A hand grabbed her elbow and she turned to find Aldrin beside her, the run wreaking havoc on his lungs that could barely find any oxygen in the carcinogenic air. "What..." he started to ask before the tar in the air clung to his tongue, and the prince bent into a coughing fit. She turned from him and a merciful breeze parted the smoke. Another of the caravans was nothing but flame in the night, none of the brothers even bothering to extinguish it. But a lone figure stood vigil.
Still holding onto the hacking prince, she pulled him deep into the fray, around the bucket line that was running out of snow. Ciara shut her eyes tight as the smoke tried to dig in with its claws and up her nose. She'd be smelling nothing but charred books for weeks. After dodging around what looked like Dean Dean behind a growing stack of salvaged research, the girl found the lone figure watching the caravan burn.
He didn't move as she bumped into him. Opening her eyes, she found Chance, his hands hanging limply at his side. "What is it?" she hollered through the roaring flames cracking and splintering in the winter night.
A voice with the marrow hollowed out responded curtly, "Chase is in there."
"WHAT?!" Aldrin yelled back, "We have to get him out
of there!"
Chance shook his head slowly, "He went after the Chancellor."

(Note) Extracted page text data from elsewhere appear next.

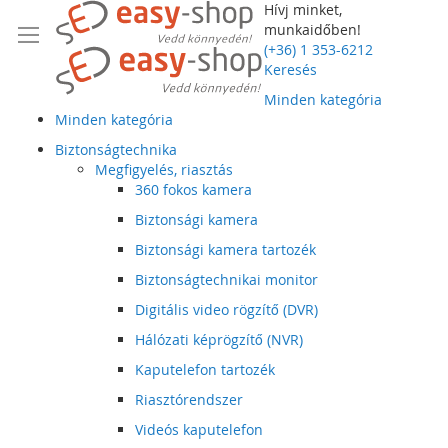
Hívj minket,
munkaidőben!
(+36) 1 353-6212
Keresés
Minden kategória
Minden kategória
Biztonságtechnika
Megfigyelés, riasztás
360 fokos kamera
Biztonsági kamera
Biztonsági kamera tartozék
Biztonságtechnikai monitor
Digitális video rögzítő (DVR)
Hálózati képrögzítő (NVR)
Kaputelefon tartozék
Riasztórendszer
Videós kaputelefon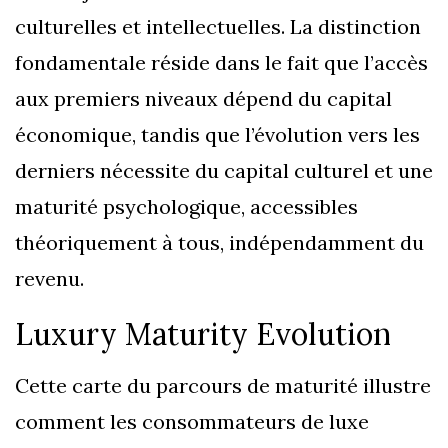
culturelles et intellectuelles. La distinction
fondamentale réside dans le fait que l’accès
aux premiers niveaux dépend du capital
économique, tandis que l’évolution vers les
derniers nécessite du capital culturel et une
maturité psychologique, accessibles
théoriquement à tous, indépendamment du
revenu.
Luxury Maturity Evolution
Cette carte du parcours de maturité illustre
comment les consommateurs de luxe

"Medwin," Ciara whispered softly. She marched determinedly forward, trying to shake off any fear of the fire, but a strong hand clamped down on her shoulder.
Chance didn't look down at her, his eyes never leaving the spot he lost his brother, "No ma'am, them supports is about to give out. It's too dangerous."
"But.." she tried to argue, smoky tears building behind her eyes that fought through this hostile environment.
"I know," he answered back.
The girl and her prince both turned towards the crumbling wagon and held their breath as the entire structure shuddered. One of the back windows burst in a rain of glass as the flames found something particularly tasty. Instinctively, Ciara threw her arms around Aldrin and tried to shield him from the flying clear daggers, but most landed far away from them. Chance didn't even flinch, his eyes never wavering from the still open doorframe to hell. The smoke danced about in the volcanic heat, casting shadows where no man walked. His fingers dug into his palm, slicing flesh with poorly trimmed nails each time one of the false fire shadows walked across the door.
Keeping his vigil became more difficult as the smoke thickened with each passing second. He was so focused on his brother, Chance didn't even realize he was crying; the tears left deep streaks in the soot burning his face.
"There!" Aldrin cried out suddenly.
Ciara shook her head, seeing nothing but shades and fog, but Chance stepped closer, his fist dribbling a small trail of blood. The smoke burst from the doorframe, giving a final push against sagging walls. It wouldn't be long now.
And...yes, there, behind the smoke moved something much thicker. A shadow, with another slung over its back like a pack of wood. Chance's fist dropped and he raced into the smoke, as another window blew.